ただ、ひたすらに、静かで、平穏な、眠りだけが、このお方の、世界の、全てなのだ。
「……なるほど。さすがは、我が女王陛下。その、揺るぎなき哲学には、感服いたしました」
ノアは、芝居がかった仕草で、深く、頭を下げた。
わたくしは、そんな彼を一瞥すると、ふと、何かを思い出したように、手を、ぽん、と叩いた。
「ああ、そうだわ、ノア。危うく、忘れるところでした」
「何ですかな?」
わたくしは、にっこりと、完璧な淑女の微笑みを、彼に向けた。
しかし、その、アメジストの瞳の奥には、どこまでも冷たい、氷のような光が、宿っていた。
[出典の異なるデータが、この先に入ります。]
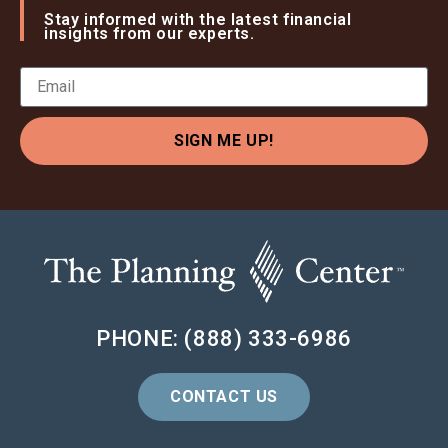
Stay informed with the latest financial
insights from our experts.
SIGN ME UP!
PHONE: (888) 333-6986
CONTACT US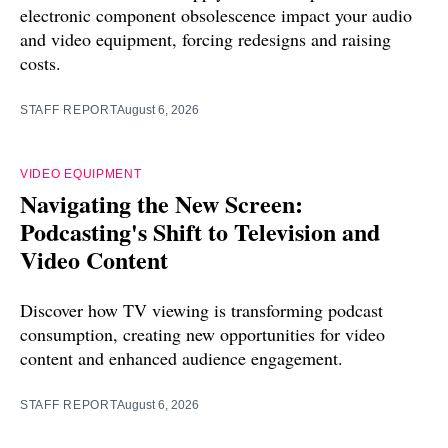
electronic component obsolescence impact your audio
and video equipment, forcing redesigns and raising
costs.
STAFF REPORT
August 6, 2026
VIDEO EQUIPMENT
Navigating the New Screen:
Podcasting's Shift to Television and
Video Content
Discover how TV viewing is transforming podcast
consumption, creating new opportunities for video
content and enhanced audience engagement.
STAFF REPORT
August 6, 2026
「わたくし、ユリウス殿下に、一つ、貸しが、ございましたわよね?」
その、静かな問いかけ。
ノアは、背筋に、ぞくりとした、甘い痺れが走るのを、感じた。
始まった。
この、女王陛下の、最も、恐ろしく、そして、最も、魅力的な、ゲームが。
「――お聞かせ願えますかな。その『貸し』とやらを」
彼の声は、期待に、震えていた。
わたくしは、優雅に、ティーカップを置くと、一枚の、美しい便箋を、取り出した。
そして、そこに、さらさらと、流麗な文字を、書きつけていく。
「ええ、もちろん」
わたくしの声は、春の小川のせせらぎのように、穏やかで、しかし、その内容は、冬の吹雪のように、冷徹だった。